Point 2: the word "to" is also a preposition when not" being used as a part of an infinitive. Example: I am going to the store.

Sentences 1 and 2:
"He had other people do his dirty work. (Translation indicates that the work has been completed and other people completed the task of ; ""He had" meets the requirement of being a sentence although it is unclear what "he had." This is why we add to our sentences by using direct objects, indirect objects, etc.
"He had other people to do his dirty work." This sentence is confusing by itself because it does not clearly describe when the people did or would do his dirty work.
In sentence 1: The use of the verb "had" can be interchanged with he "made" others do his dirty work. Thus it is a clear use of the vowel form of "to have.:
Sentence 2: He had refers more to "possession" because as stated above, the "when" is unclear,

Point 3: if it doesn"t sound right, it usually is not unless the person has great difficuly with syntax (grammar) and semantics (word choice or work use)

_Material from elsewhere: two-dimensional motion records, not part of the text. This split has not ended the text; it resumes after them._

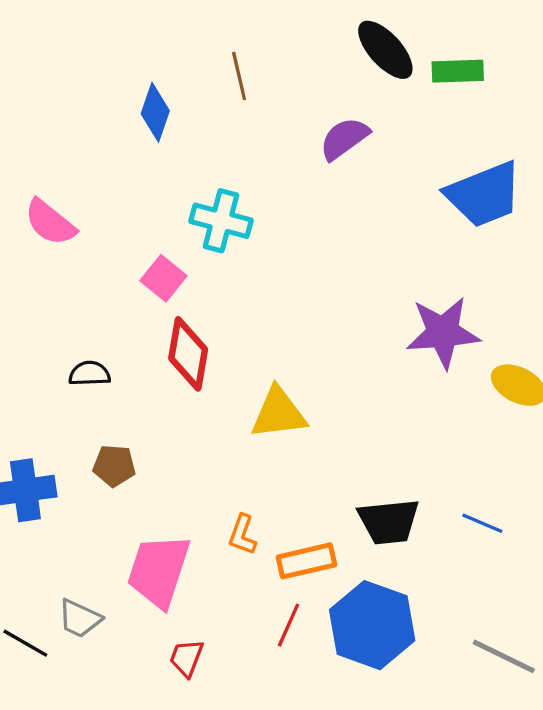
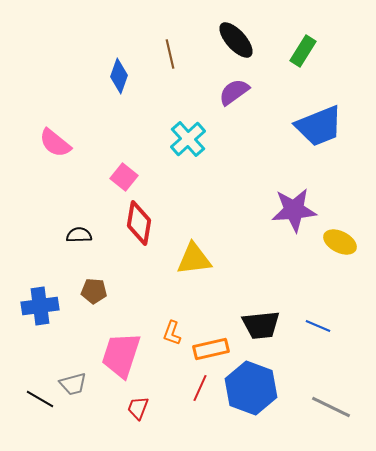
black ellipse: (385, 50) -> (236, 40), moved
green rectangle: (458, 71) -> (303, 51), turned -56
cyan cross: (221, 221) -> (188, 139), moved, turned 33
gray trapezoid: (80, 619) -> (73, 384), turned -40

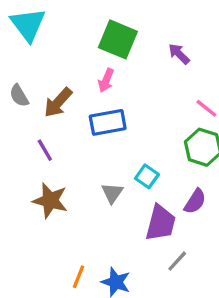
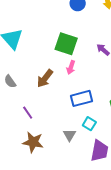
pink arrow: (106, 80) -> (71, 67), moved
brown arrow: (58, 102) -> (45, 78), moved
blue rectangle: (108, 122) -> (81, 98), moved

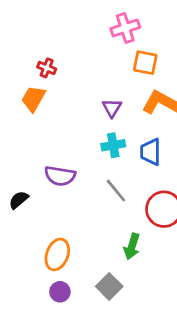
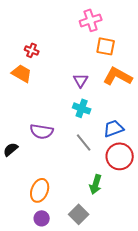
orange trapezoid: (33, 99) -> (22, 73), turned 90
cyan cross: (113, 145) -> (82, 108), turned 30
blue trapezoid: (151, 152) -> (114, 128), moved, turned 70

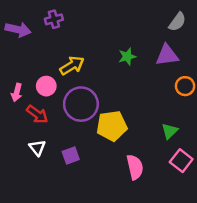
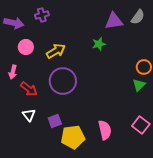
purple triangle: (167, 55) -> (114, 21), moved
pink circle: (46, 86) -> (26, 47), moved
yellow pentagon: (112, 126) -> (73, 137), moved
green triangle: (170, 131) -> (139, 85), moved

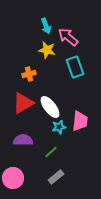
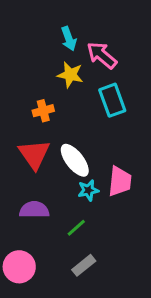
red triangle: (23, 103) -> (34, 154), turned -35

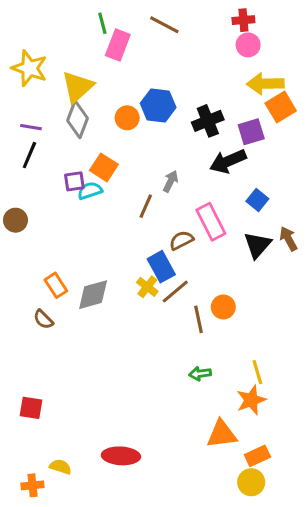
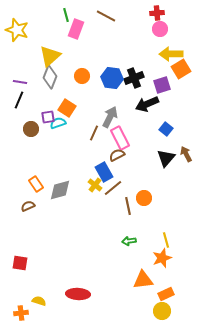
yellow star: (29, 68) -> (17, 30), moved
blue hexagon: (158, 105) -> (112, 78), moved
gray arrow: (171, 181) -> (110, 117), size x1.5
brown circle: (15, 220) -> (31, 129), moved
pink rectangle: (211, 222) -> (120, 138), moved
brown semicircle: (43, 319) -> (28, 206), turned 112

Sentence 3: "He got her hose all the porch off." "Had' is the main verb; hose is not the main verb but rather only part of an infinitive. Thus it requires the word "to" to be placed before "hose" to make it a complete infinitive. Finally, it doesn't sound right.
Sentence 4: "I got her to clean all the bathrooms." The implied meaning is that "he convinced" her to clean all the bathrooms.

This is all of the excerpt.